(INFORMATION begins)

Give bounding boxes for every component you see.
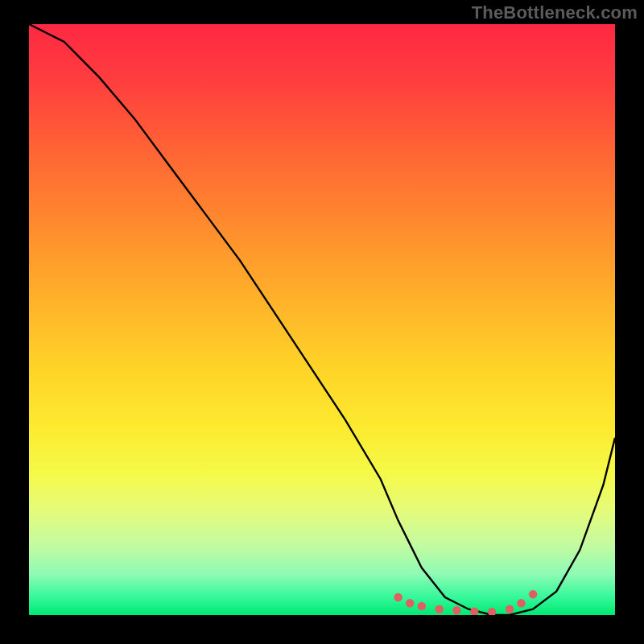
red-dot-marker [406,599,414,607]
plot-area [29,24,615,615]
red-dot-marker [517,599,525,607]
red-dot-marker [506,605,514,613]
red-dot-marker [529,590,537,598]
curve-svg [29,24,615,615]
red-dot-marker [394,593,402,601]
curve-markers [394,590,537,615]
red-dot-marker [418,602,426,610]
red-dot-marker [488,608,496,615]
watermark-text: TheBottleneck.com [472,2,638,23]
bottleneck-curve-line [29,24,615,615]
red-dot-marker [435,605,443,613]
red-dot-marker [470,607,478,615]
chart-container: TheBottleneck.com [0,0,644,644]
red-dot-marker [452,606,460,614]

(INFORMATION ends)

In your copy, repeat each record exactly and include no pictures.

Give bounding boxes for every component you see.
red-dot-marker [406,599,414,607]
plot-area [29,24,615,615]
red-dot-marker [517,599,525,607]
red-dot-marker [506,605,514,613]
red-dot-marker [529,590,537,598]
curve-svg [29,24,615,615]
red-dot-marker [394,593,402,601]
curve-markers [394,590,537,615]
red-dot-marker [418,602,426,610]
red-dot-marker [488,608,496,615]
watermark-text: TheBottleneck.com [472,2,638,23]
bottleneck-curve-line [29,24,615,615]
red-dot-marker [435,605,443,613]
red-dot-marker [470,607,478,615]
chart-container: TheBottleneck.com [0,0,644,644]
red-dot-marker [452,606,460,614]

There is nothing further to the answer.